(Transcribed page contents)
··········

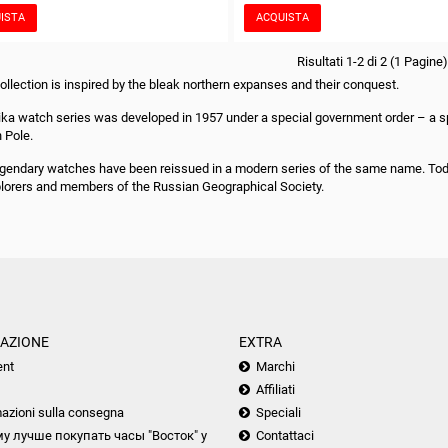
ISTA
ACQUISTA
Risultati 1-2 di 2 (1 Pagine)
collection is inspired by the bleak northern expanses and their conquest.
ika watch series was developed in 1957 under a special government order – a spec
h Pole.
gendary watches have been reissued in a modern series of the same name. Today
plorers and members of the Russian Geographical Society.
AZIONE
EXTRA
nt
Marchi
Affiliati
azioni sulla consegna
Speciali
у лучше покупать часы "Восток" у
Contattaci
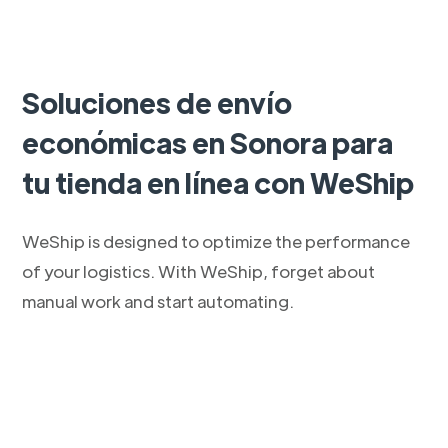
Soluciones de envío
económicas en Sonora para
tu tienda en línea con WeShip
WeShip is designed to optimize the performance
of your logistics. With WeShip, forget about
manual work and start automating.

··········

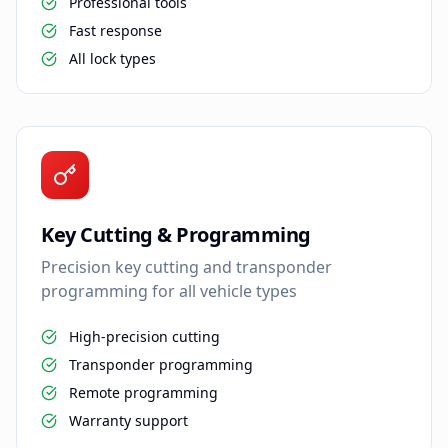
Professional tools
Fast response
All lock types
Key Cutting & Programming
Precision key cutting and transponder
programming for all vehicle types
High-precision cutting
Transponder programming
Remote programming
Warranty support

··········

Directions: Using the records above, copy each line that contains "types".

Written reply:
All lock types
programming for all vehicle types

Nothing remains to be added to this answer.